Delagnes supports the proposal to give the new chief a five-year contract, which was part of a package of police reforms recommended by a recent report that Newsom commissioned but hasn’t acted on. "You don’t want to feel you are working at the whim of every politician and police commission," Delagnes said. But he doubts a charter amendment is doable this time around, given that the Newsom doesn’t support the idea and Fong has said she wants to retire at the end of April.

"I’d like to see a transition to a new chief on May 1," Delagnes said. "And so far, there’s been no shortage of applications. Whoever that person is, whether from inside or outside [of SFPD], must be able to lead us out of the abysmally low state of morale the department is in."

Delagnes claims that police chiefs have little to do with homicide rates, and that San Francisco is way below the average compared to other cities. "But when that rate goes from 80 to 100, everyone goes crazy and blames it on the cops. None of us want to see people killed, but homicides are a reality of any big city. So what can you do to reduce them? Stop them from happening."

But critics of SFPD note that few homicide cases result in arrests, and there is a perception that officers are lazy. That view was bolstered by the case of Hugues de la Plaza, a French national who was living in San Francisco when he was stabbed to death in 2007. SFPD investigators suggested it was a suicide because the door was locked from the inside and did little to thoroughly investigate, although an investigation by the French government recently concluded that it was clearly a homicide.

Delagnes defended his colleagues, saying two of SFPD’s most experienced homicide detectives handled the case and that "our guys are standing behind it."

A NEW DIRECTION?


Sparks said she didn’t know Fong was planning to retire in April until 45 minutes before Chief Fong made the announcement on Newsom’s December 20 Saturday morning radio show. "I think she decided it was time," Sparks told the Guardian. "But she’s not leaving tomorrow.
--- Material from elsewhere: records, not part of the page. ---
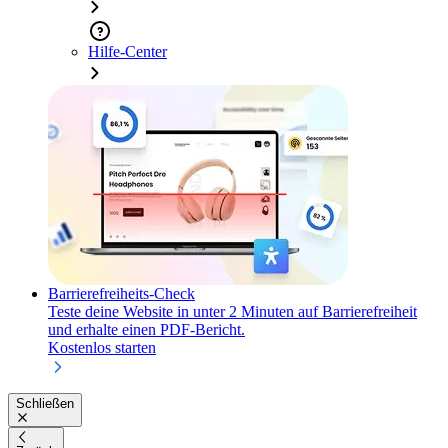
Hilfe-Center
Barrierefreiheits-Check
Teste deine Website in unter 2 Minuten auf Barrierefreiheit
und erhalte einen PDF-Bericht.
Kostenlos starten
Schließen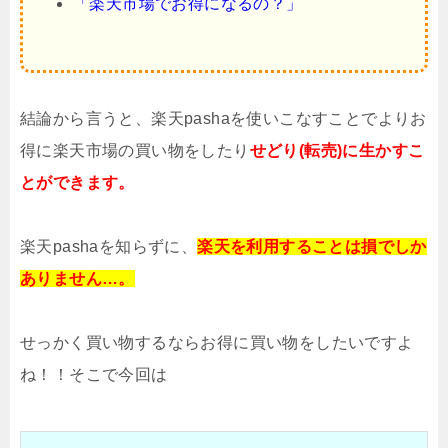
「楽天市場でお得になるの？」
結論から言うと、楽天pashaを使いこなすことでよりお
得に楽天市場の買い物をしたり
せどり(転売)に生かすこ
とができます。
楽天pashaを知らずに、
楽天を利用することは
損でしか
ありません…。
せっかく買い物するならお得に買い物をしたいですよ
ね！！そこで今回は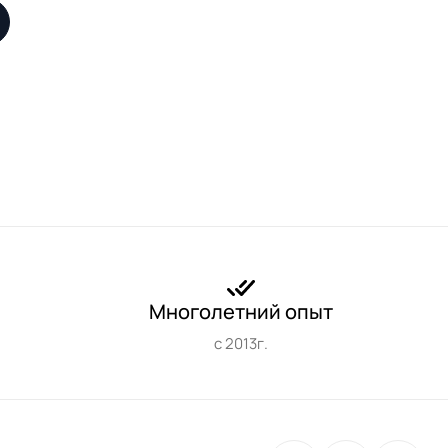
Многолетний опыт
с 2013г.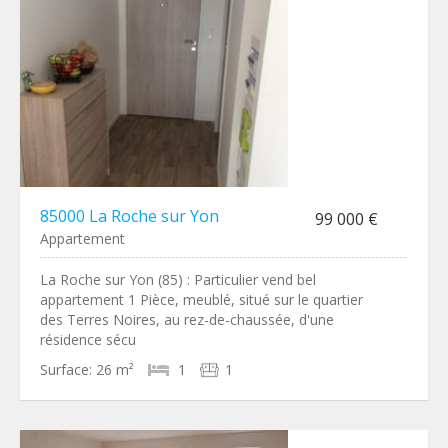
85000 La Roche sur Yon
99 000 €
Appartement
La Roche sur Yon (85) : Particulier vend bel
appartement 1 Pièce, meublé, situé sur le quartier
des Terres Noires, au rez-de-chaussée, d'une
résidence sécu
Surface:
26 m²
1
1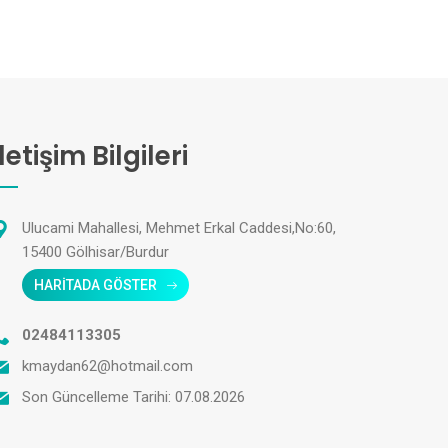
İletişim Bilgileri
Ulucami Mahallesi, Mehmet Erkal Caddesi,No:60,
15400 Gölhisar/Burdur
HARİTADA GÖSTER
02484113305
kmaydan62@hotmail.com
Son Güncelleme Tarihi: 07.08.2026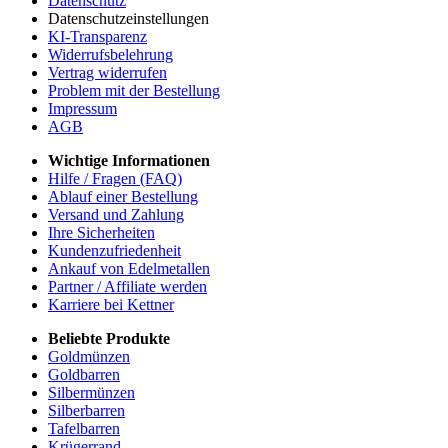
Datenschutz
Datenschutzeinstellungen
KI-Transparenz
Widerrufsbelehrung
Vertrag widerrufen
Problem mit der Bestellung
Impressum
AGB
Wichtige Informationen
Hilfe / Fragen (FAQ)
Ablauf einer Bestellung
Versand und Zahlung
Ihre Sicherheiten
Kundenzufriedenheit
Ankauf von Edelmetallen
Partner / Affiliate werden
Karriere bei Kettner
Beliebte Produkte
Goldmünzen
Goldbarren
Silbermünzen
Silberbarren
Tafelbarren
Krügerrand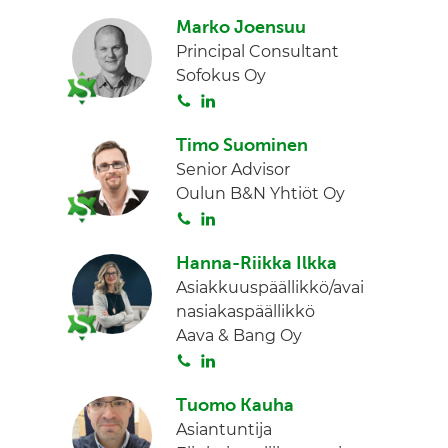
o
i
I
Marko Joensuu
i
n
n
Principal Consultant
t
k
Sofokus Oy
a
e
S
L
d
o
i
I
Timo Suominen
i
n
n
Senior Advisor
t
k
Oulun B&N Yhtiöt Oy
a
e
S
L
d
o
i
I
Hanna-Riikka Ilkka
i
n
n
Asiakkuuspäällikkö/avai
t
k
nasiakaspäällikkö
a
e
Aava & Bang Oy
d
S
L
I
o
i
n
Tuomo Kauha
i
n
Asiantuntija
t
k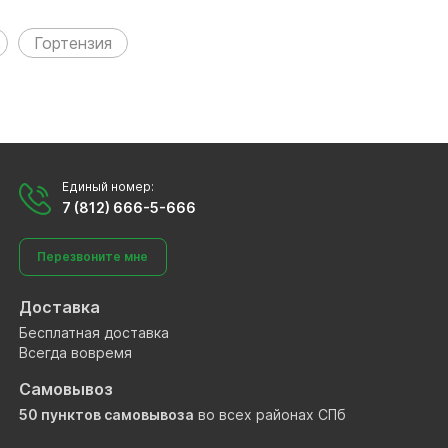
Гортензия
Единый номер:
7 (812) 666-5-666
Перезвоните мне
Доставка
Бесплатная доставка
Всегда вовремя
Самовывоз
50 пунктов самовывоза
во всех районах СПб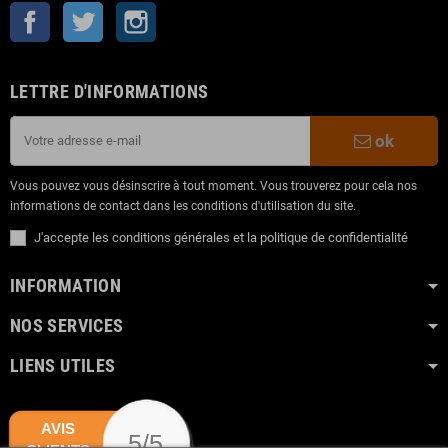
Facebook
Twitter
Instagram
LETTRE D'INFORMATIONS
ok
Vous pouvez vous désinscrire à tout moment. Vous trouverez pour cela nos
informations de contact dans les conditions d'utilisation du site.
J'accepte les conditions générales et la politique de confidentialité
INFORMATION
NOS SERVICES
LIENS UTILES
AVIS
5/5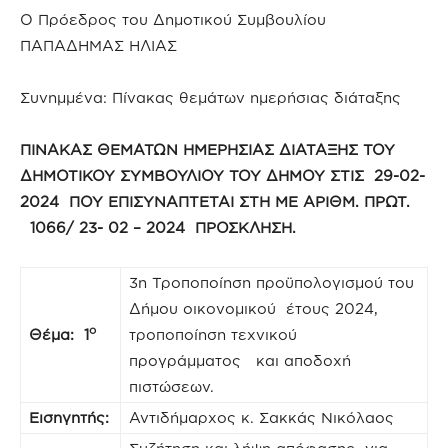
Ο Πρόεδρος του Δημοτικού Συμβουλίου
ΠΑΠΑΔΗΜΑΣ ΗΛΙΑΣ
Συνημμένα: Πίνακας θεμάτων ημερήσιας διάταξης
ΠΙΝΑΚΑΣ ΘΕΜΑΤΩΝ ΗΜΕΡΗΣΙΑΣ ΔΙΑΤΑΞΗΣ ΤΟΥ
ΔΗΜΟΤΙΚΟΥ ΣΥΜΒΟΥΛΙΟΥ ΤΟΥ ΔΗΜΟΥ ΣΤΙΣ 29-02-
2024 ΠΟΥ ΕΠΙΣΥΝΑΠΤΕΤΑΙ ΣΤΗ ΜΕ ΑΡΙΘΜ. ΠΡΩΤ.
1066/ 23- 02 – 2024 ΠΡΟΣΚΛΗΣΗ.
3η Τροποποίηση προϋπολογισμού του
Δήμου οικονομικού έτους 2024,
ο
Θέμα: 1
τροποποίηση τεχνικού
προγράμματος και αποδοχή
πιστώσεων.
Εισηγητής:
Αντιδήμαρχος κ. Σακκάς Νικόλαος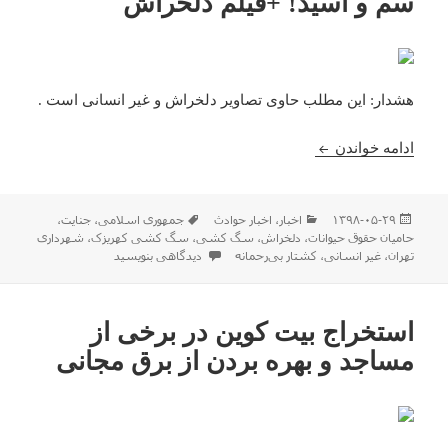
سم و اسید! +فیلم‌ دلخراش
هشدار: این مطلب حاوی تصاویر دلخراش و غیر انسانی است .
کشتار بی‌رحمانه سگ‌ها با تزریق سم و اسید! +فیلم‌ د
ادامه خواندن
ارسال
دسته‌ها
برچسب‌ها
۱۳۹۸-۰۵-۲۹
اخبار
،
اخبار حوادث
جمهوری اسلامی
،
جنایت
،
شده
حامیان حقوق حیوانات
،
دلخراش
،
سگ کشی
،
سگ کشی کهریزک
،
شهرداری
در
برای کشتار بی‌رحمانه سگ‌ها با تزریق سم 
تهران
،
غیر انسانی
،
کشتار بی‌رحمانه
دیدگاهی بنویسید
استخراج بیت کوین در برخی از
مساجد و بهره بردن از برق مجانی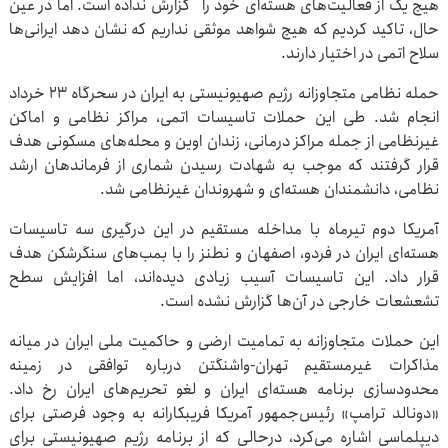
هیچ یک از فعالیت‌های هسته‌ای خود را گزارش نداده است. اما در عین
حال، تاکید کردیم که هیچ شواهد موثقی نداریم که نشان دهد ایرانی‌ها
سلاح اتمی در اختیار دارند.
حمله نظامی متجاوزانه رژیم صهیونیستی به ایران در سحرگاه ۲۳ خرداد
انجام شد. طی این حملات تاسیسات اتمی، مراکز نظامی و اماکن
غیرنظامی از جمله مراکز درمانی، زندان اوین و محله‌های مسکونی هدف
قرار گرفتند که موجب به شهادت رسیدن شماری از فرماندهان ارشد
نظامی، دانشمندان هسته‌ای و شهروندان غیرنظامی شد.
آمریکا دوم تیرماه با مداخله مستقیم در این درگیری سه تاسیسات
هسته‌ای ایران در فردو، اصفهان و نطنز را با بمب‌های سنگرشکن هدف
قرار داد. این تاسیسات آسیب زیادی دیده‌اند، اما افزایش سطح
تشعشعات خارجی در آن‌ها گزارش نشده است.
این حملات متجاوزانه به تمامیت ارضی و حاکمیت ملی ایران در میانه
مذاکرات غیرمستقیم تهران-واشنگتن درباره توافقی در زمینه
محدودسازی برنامه هسته‌ای ایران و لغو تحریم‌های ایران رخ داد.
«دونالد ترامپ» رئیس‌جمهور آمریکا فریبکارانه به وجود فرصتی برای
دیپلماسی اشاره می‌کرد، درحالی که از برنامه رژیم صهیونیستی برای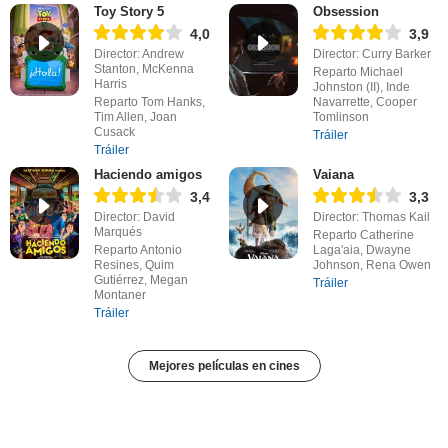
Toy Story 5
Obsession
4,0
3,9
Director: Andrew
Director: Curry Barker
Stanton, McKenna
Reparto Michael
Harris
Johnston (II), Inde
Reparto Tom Hanks,
Navarrette, Cooper
Tim Allen, Joan
Tomlinson
Cusack
Tráiler
Tráiler
Haciendo amigos
Vaiana
3,4
3,3
Director: David
Director: Thomas Kail
Marqués
Reparto Catherine
Reparto Antonio
Laga'aia, Dwayne
Resines, Quim
Johnson, Rena Owen
Gutiérrez, Megan
Tráiler
Montaner
Tráiler
Mejores películas en cines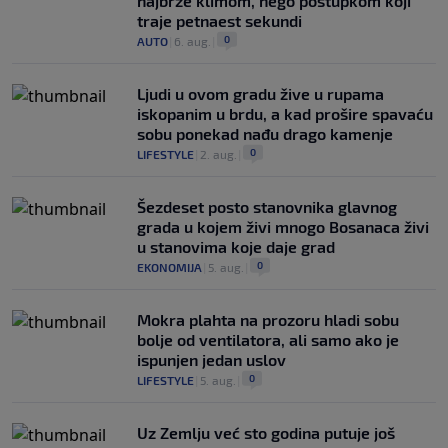
najbrže klimom, nego postupkom koji
traje petnaest sekundi
0
AUTO
|
6. aug.
|
Ljudi u ovom gradu žive u rupama
iskopanim u brdu, a kad prošire spavaću
sobu ponekad nađu drago kamenje
0
LIFESTYLE
|
2. aug.
|
Šezdeset posto stanovnika glavnog
grada u kojem živi mnogo Bosanaca živi
u stanovima koje daje grad
0
EKONOMIJA
|
5. aug.
|
Mokra plahta na prozoru hladi sobu
bolje od ventilatora, ali samo ako je
ispunjen jedan uslov
0
LIFESTYLE
|
5. aug.
|
Uz Zemlju već sto godina putuje još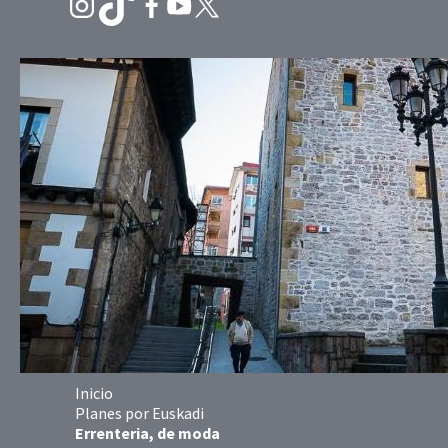
Inicio
Planes por Euskadi
Errenteria, de moda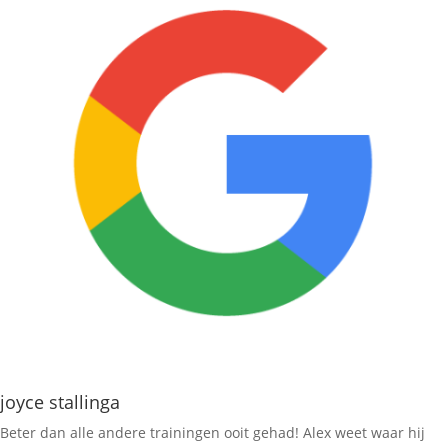
joyce stallinga
Beter dan alle andere trainingen ooit gehad! Alex weet waar hij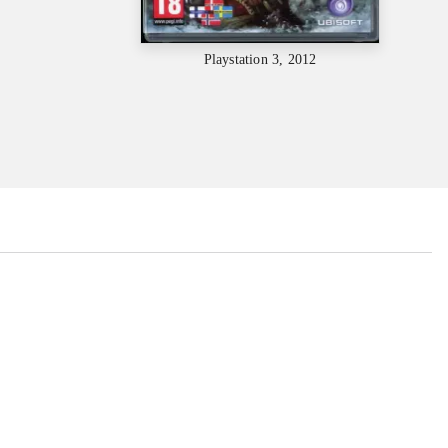
Playstation 3, 2012
...
...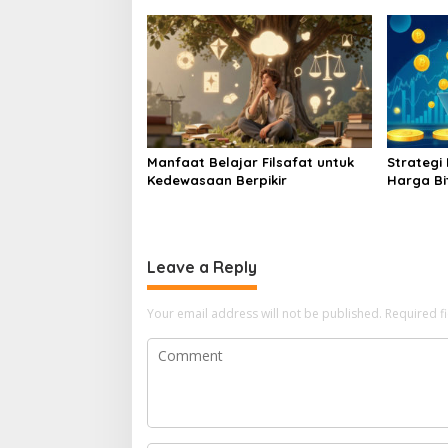
Ekonomi Baru
Manfaat Belajar Filsafat untuk
Strategi
Kedewasaan Berpikir
Harga Bi
Akumulas
Leave a Reply
Your email address will not be published.
Required f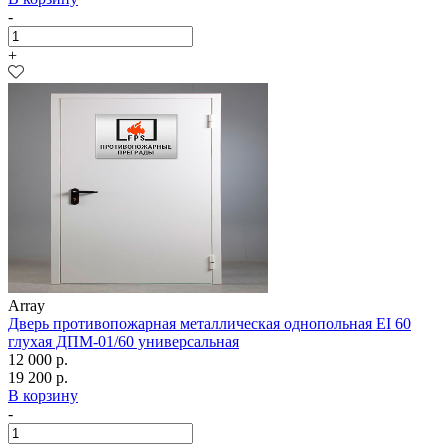
-
+
Array
Дверь противопожарная металлическая однопольная EI 60
глухая ДПМ-01/60 универсальная
12 000 р.
19 200 р.
В корзину
-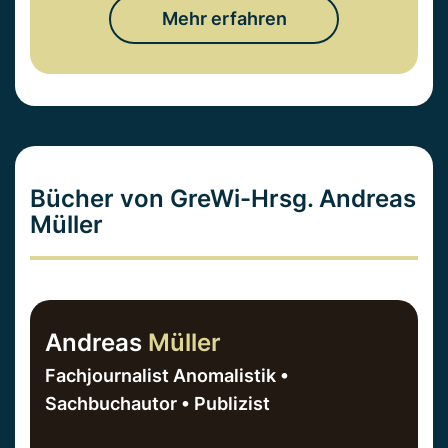
Mehr erfahren
Bücher von GreWi-Hrsg. Andreas
Müller
Andreas
Müller
Fachjournalist Anomalistik •
Sachbuchautor • Publizist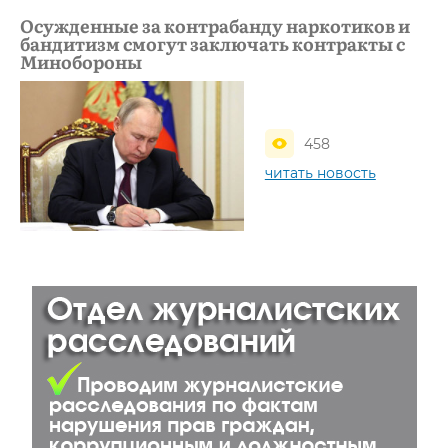
Осужденные за контрабанду наркотиков и
бандитизм смогут заключать контракты с
Минобороны
458
читать новость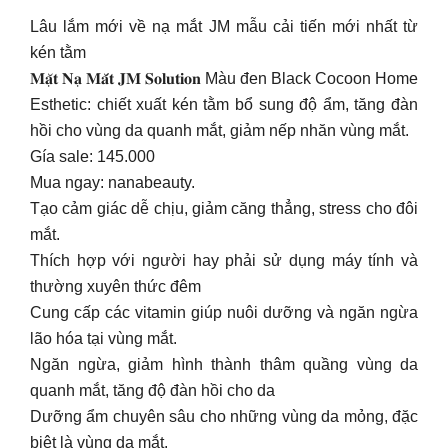
Lâu lắm mới về nạ mắt JM mẫu cải tiến mới nhất từ
kén tằm
𝐌𝐚̣̆𝐭 𝐍𝐚̣ 𝐌𝐚̆́𝐭 𝐉𝐌 𝐒𝐨𝐥𝐮𝐭𝐢𝐨𝐧 Màu đen Black Cocoon Home
Esthetic: chiết xuất kén tằm bổ sung độ ẩm, tăng đàn
hồi cho vùng da quanh mắt, giảm nếp nhăn vùng mắt.
Gía sale: 145.000
Mua ngay: nanabeauty.
Tạo cảm giác dễ chịu, giảm căng thẳng, stress cho đôi
mắt.
Thích hợp với người hay phải sử dụng máy tính và
thường xuyên thức đêm
Cung cấp các vitamin giúp nuôi dưỡng và ngăn ngừa
lão hóa tại vùng mắt.
Ngăn ngừa, giảm hình thành thâm quầng vùng da
quanh mắt, tăng độ đàn hồi cho da
Dưỡng ẩm chuyên sâu cho những vùng da mỏng, đặc
biệt là vùng da mắt.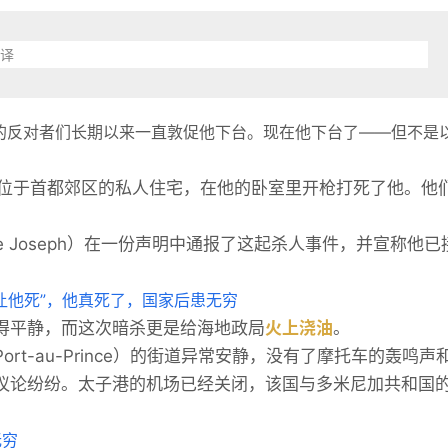
编译
ïse）的反对者们长期以来一直敦促他下台。现在他下台了——但不是
生位于首都郊区的私人住宅，在他的卧室里开枪打死了他。他
e Joseph）在一份声明中通报了这起杀人事件，并宣称他已
得平静，而这次暗杀更是给海地政局
火上浇油
。
t-au-Prince）的街道异常安静，没有了摩托车的轰鸣声
议论纷纷。太子港的机场已经关闭，该国与多米尼加共和国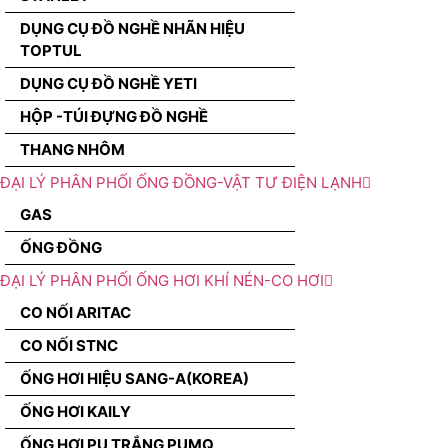
DỤNG CỤ ĐỒ NGHỀ NHÃN HIỆU
TOPTUL
DỤNG CỤ ĐỒ NGHỀ YETI
HỘP -TÚI ĐỰNG ĐỒ NGHỀ
THANG NHÔM
ĐẠI LÝ PHÂN PHỐI ỐNG ĐỒNG-VẬT TƯ ĐIỆN LẠNH
GAS
ỐNG ĐỒNG
ĐẠI LÝ PHÂN PHỐI ỐNG HƠI KHÍ NÉN-CO HƠI
CO NỐI ARITAC
CO NỐI STNC
ỐNG HƠI HIỆU SANG-A(KOREA)
ỐNG HƠI KAILY
ỐNG HƠI PU TRẮNG PUMQ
She’s waiting so there can be an orderly transition."

By announcing she will be leaving in four months, Fong made it less likely that voters would have a chance to weigh in on the D.C.-based Police Executives Reform Forum’s recommendation that the next SFPD chief be given a five-year contract.

"The mayor believes that the chief executive of a city needs to have the power to hire and fire his department heads in order to ensure accountability," Newsom’s communications director Nathan Ballard told the Guardian.

According to the city charter, the Police Commission reviews all applications for police chief before sending three recommendations to the mayor. Newsom then either makes the final pick, or the process repeats. This is same process used to select Fong in 2004, with one crucial difference: the commission then was made up of five mayoral appointees. Today it consists of seven members, four appointed by the mayor, three by the Board of Supervisors.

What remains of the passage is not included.